What you need to do: Locate the line containing "Shingeki no Kyojin, Violet", then please write out that line and all the lines below it in the entries exactly.
::: Data :::
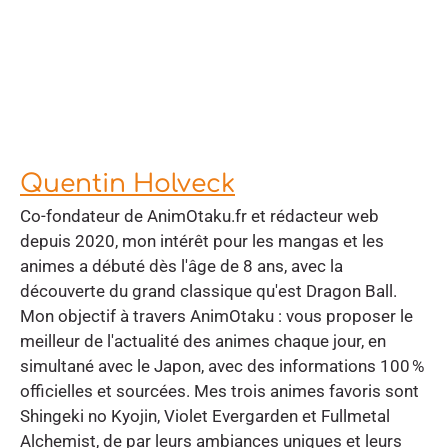
Quentin Holveck
Co-fondateur de AnimOtaku.fr et rédacteur web
depuis 2020, mon intérêt pour les mangas et les
animes a débuté dès l'âge de 8 ans, avec la
découverte du grand classique qu'est Dragon Ball.
Mon objectif à travers AnimOtaku : vous proposer le
meilleur de l'actualité des animes chaque jour, en
simultané avec le Japon, avec des informations 100 %
officielles et sourcées. Mes trois animes favoris sont
Shingeki no Kyojin, Violet Evergarden et Fullmetal
Alchemist, de par leurs ambiances uniques et leurs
:::
Output below:
Shingeki no Kyojin, Violet Evergarden et Fullmetal
Alchemist, de par leurs ambiances uniques et leurs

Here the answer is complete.